であるならば、その意見も、写真を加工した人の思いも尊重される雰囲気を望みたい。
今回、事実であるのでやはり「日本生まれ力士の優勝は10年ぶり」と報じられている。
なお日本人力士としないのは例えばモンゴル出身の旭天鵬が日本国籍を取ってから優勝した例もあるので、そういう表現にしていると思われる。
「国技だからやっぱり優勝は日本人(生まれが、という意味で)じゃないとね」と思う人はいるだろう。
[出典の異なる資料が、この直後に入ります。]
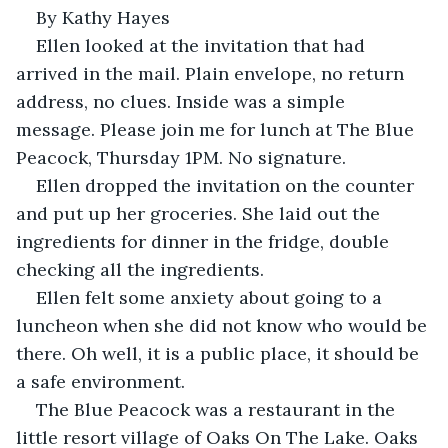
By Kathy Hayes
Ellen looked at the invitation that had 
arrived in the mail. Plain envelope, no return 
address, no clues. Inside was a simple 
message. Please join me for lunch at The Blue 
Peacock, Thursday 1PM. No signature.
Ellen dropped the invitation on the counter 
and put up her groceries. She laid out the 
ingredients for dinner in the fridge, double 
checking all the ingredients.  
Ellen felt some anxiety about going to a 
luncheon when she did not know who would be 
there. Oh well, it is a public place, it should be 
a safe environment. 
The Blue Peacock was a restaurant in the 
little resort village of Oaks On The Lake. Oaks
そこは排他的な考えではなく、発祥の地であるという自負であってほしい。
相撲の懐の深さ
そしてもう一つ。
稀勢の里ら日本生まれの力士が牙城を崩そうとしても、はねのけてきた。
10年という年月はすごい。
そう考えることはできないか。
初場所は横綱以下幕内は42人(休場の大砂嵐含む)いるが、外国勢は15人もいる。
モンゴル、中国、ロシア、ジョージア、ブルガリア、ブラジル、エジプト。
国際色豊かな職場である。
昔は外国勢に対しての風当たりが相当あったかもしれない。
今もあるのかもしれない。
そこを乗り越えて、今の外国出身力士の活躍がある。
日本の文化を知らずして大相撲で結果を残すのは難しいだろう。
だからこそ、日本で努力している彼らを応援したくなる。
実際に応援している方もいっぱいいるだろう。
白鵬らは「やっぱり日本人が優勝したら日本人は喜ぶよな」なんて思う必要は全く必要ないのである。
カギは照ノ富士だった?
なお、琴奨菊の優勝のカギを握っていたのは照ノ富士と見た。
途中休場でなければいい勝負だったのではないか。
初優勝にはきっと、そういう偶然も必要だろう。
気が早い人々はもう綱とりを話題にしている。
横綱は偶然にはなれない。
実際、琴奨菊はすでに過去の好不調の波を不安視されている。
人々に「横綱は必然」と思わせるような、抜群の成績をぜひとも期待したい。